ROANOKE TIMES

                         Roanoke Times
                 Copyright (c) 1995, Landmark Communications, Inc.

DATE: SATURDAY, March 4, 1995                   TAG: 9503090003
SECTION: SPORTS                    PAGE: B-5   EDITION: METRO 
SOURCE: JACK BOGACZYK
DATELINE:                                 LENGTH: Long


ESPN STRENGTHENS ITS `WEEK'

Has it really been a decade? Has it been that long since the Riders, Cleveland States, Fairleigh Dickinsons and Mississippi Valley States started playing their way onto college basketball's telecast landscape?

The 10th year of ``Championship Week'' on ESPN begins today with three conference tournament title games that will send teams into the NCAA field. CBS might have exclusive rights to the NCAA's 63 games, but ESPN is where the games that count really begin, this weekend.

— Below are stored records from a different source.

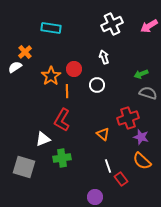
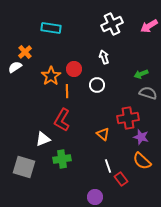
red cross: rotated 10 degrees clockwise
green cross: moved 1 px down
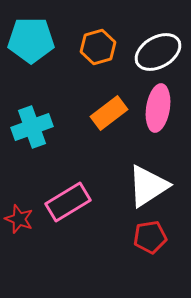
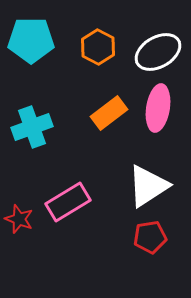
orange hexagon: rotated 16 degrees counterclockwise
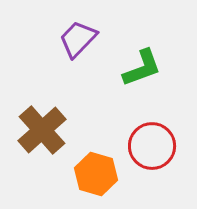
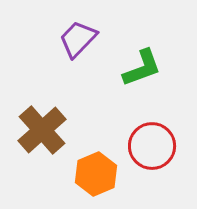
orange hexagon: rotated 21 degrees clockwise
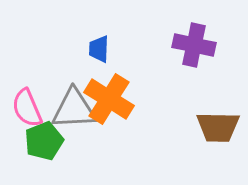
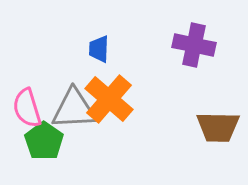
orange cross: rotated 9 degrees clockwise
pink semicircle: rotated 6 degrees clockwise
green pentagon: rotated 15 degrees counterclockwise
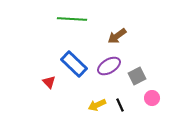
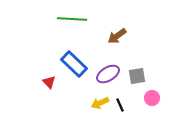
purple ellipse: moved 1 px left, 8 px down
gray square: rotated 18 degrees clockwise
yellow arrow: moved 3 px right, 2 px up
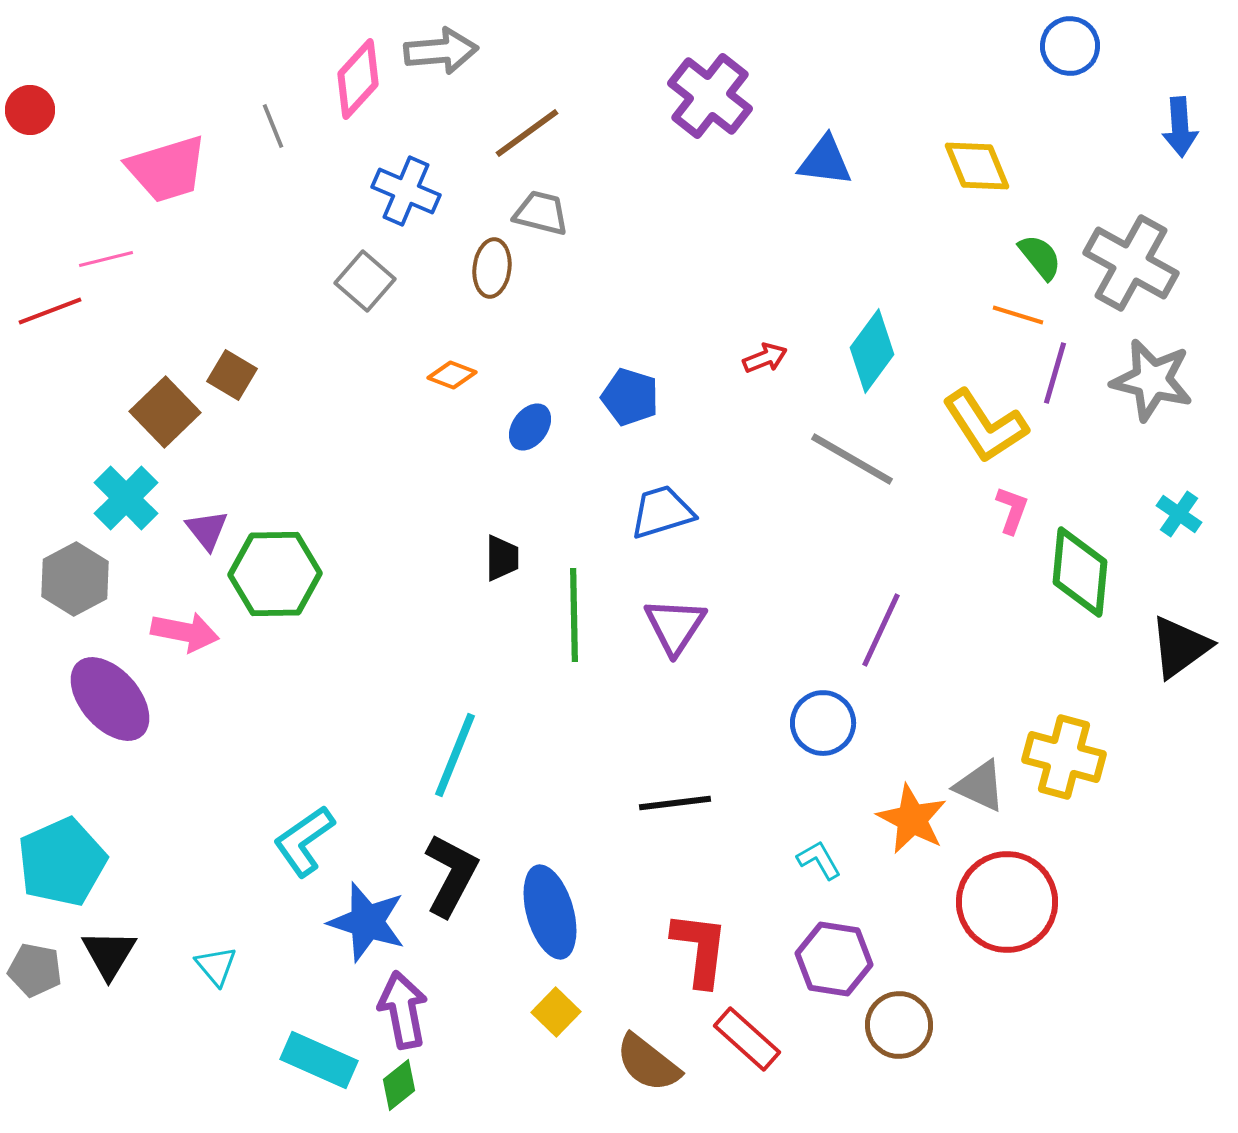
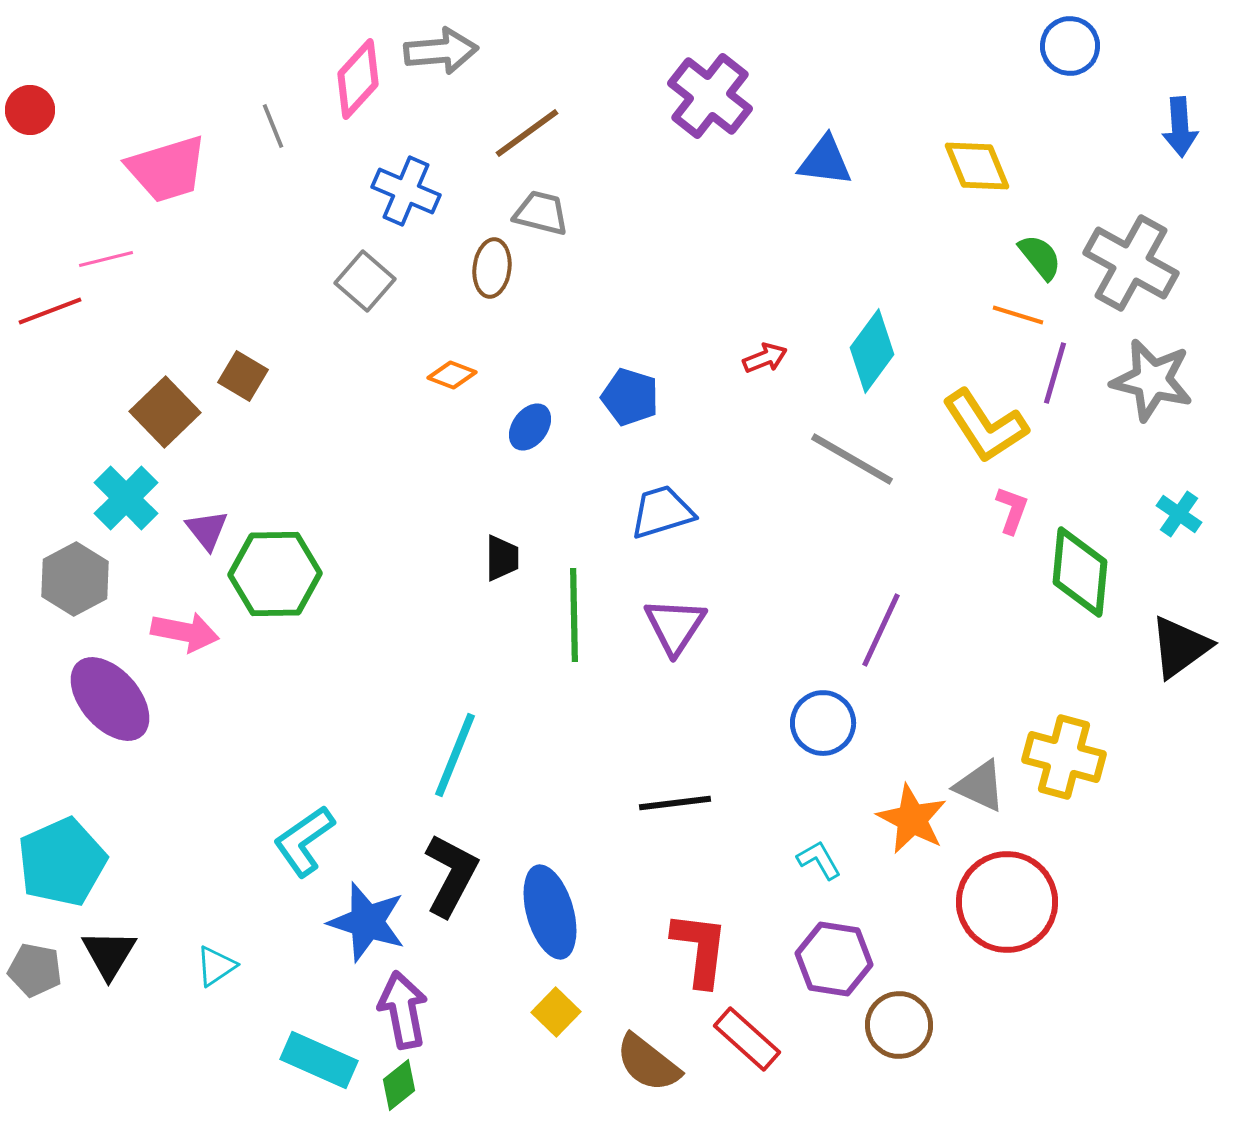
brown square at (232, 375): moved 11 px right, 1 px down
cyan triangle at (216, 966): rotated 36 degrees clockwise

The promotional name is registered. Now, ``Championship Week2'' is about to blossom on ESPN2. How much more of the Trans-America, Patriot and Mid-Continent can we take? It seems like Championship Week has been everywhere. One year, it even went to a game with no fans.

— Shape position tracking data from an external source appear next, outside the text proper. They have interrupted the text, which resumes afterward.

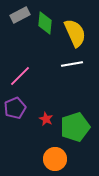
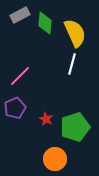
white line: rotated 65 degrees counterclockwise
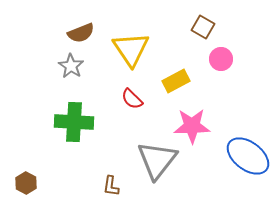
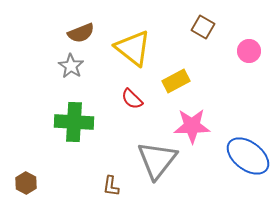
yellow triangle: moved 2 px right, 1 px up; rotated 18 degrees counterclockwise
pink circle: moved 28 px right, 8 px up
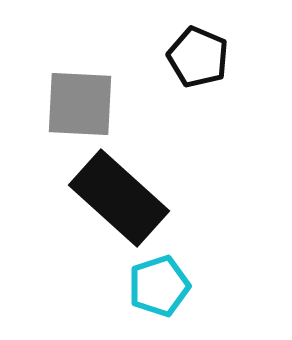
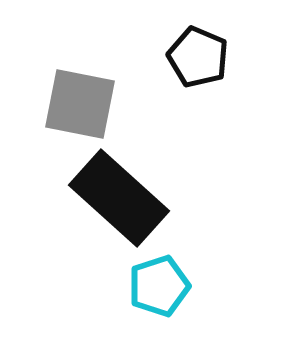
gray square: rotated 8 degrees clockwise
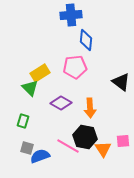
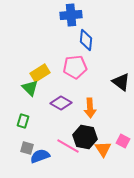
pink square: rotated 32 degrees clockwise
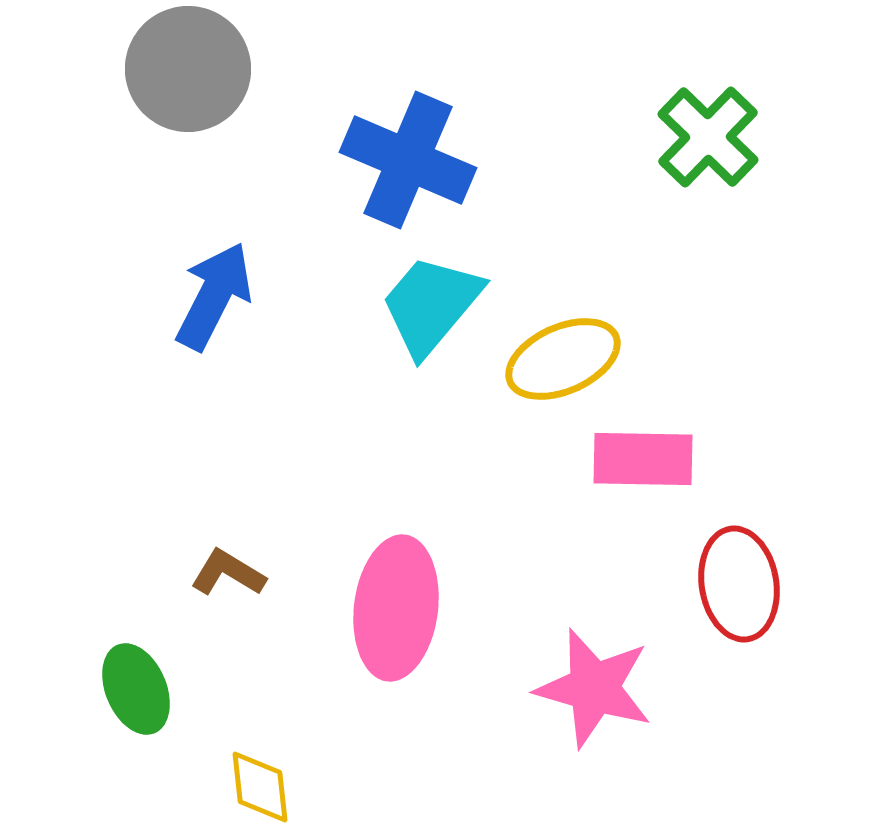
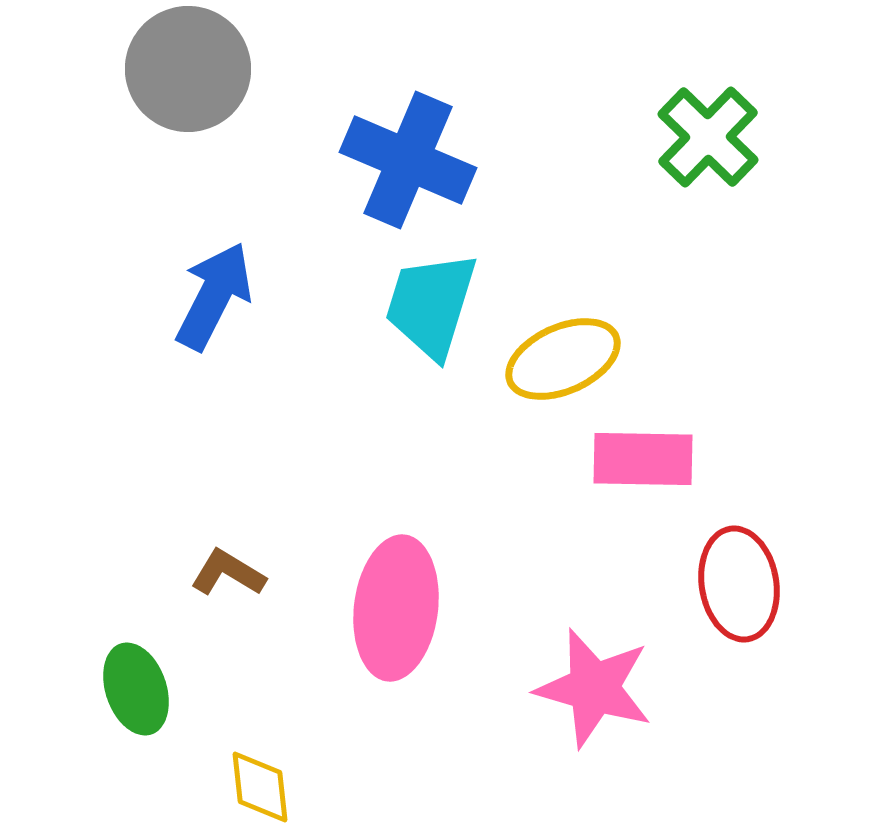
cyan trapezoid: rotated 23 degrees counterclockwise
green ellipse: rotated 4 degrees clockwise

That was the famous ``Measles Game,'' the ECAC North Atlantic title game between Boston University and Siena in 1989. The Hartford Civic Center game was quarantined because of a measles epidemic on the Siena campus, but ESPN was there. Championship Week started as ``Conference Tournament Central, Championship Week'' in 1986, but now the schedule of games is longer and the title is shorter.

The first Championship Week game was a Sun Belt quarterfinal won by Old Dominion over UNC Charlotte, two teams no longer in that league. The first conference tournament championship game aired by ESPN was six years earlier, as Virginia Commonwealth defeated Alabama-Birmingham to win the 1980 Sun Belt title. Neither of those schools is in that league anymore, either.

By 1988, Championship Week included 30 games, with 20 live championship telecasts. There were 35 telecasts last year. This year, 61 games will be shown, including the ESPN2 schedule, over the next eight days. ``The Deuce'' has five women's championship games. In a 44-hour span (March 10-11), the two cable networks will show 22 games.

On ESPN, 29 NCAA automatic bids will be determined.

``If you're a fan, as I am now, there's nothing like the excitement of a conference tournament,'' said Digger Phelps, who will spend more than a few hours next week in the ESPN studio. ``You see teams you maybe haven't seen before. For a lot of these teams and conferences, this is their shot.

``That's what makes it so much fun. It's real. You sit down to watch and you ask yourself questions. How good is Manhattan? How good is Coppin State? A lot of teams have known they'll be in the NCAA Tournament for a month. A lot of these teams don't know, like the people at my alma mater, Rider College.''

FIGHT TIME: Boxing will begin its increased telecast exposure this spring, and not just because former heavyweight champ Mike Tyson is scheduled for release from an Indiana prison on March 25. Home Box Office has cable bouts scheduled the next three Saturdays, and then CBS Sports starts a series of 15 to 20 bouts on its ``Eye on Sports'' anthology series next month.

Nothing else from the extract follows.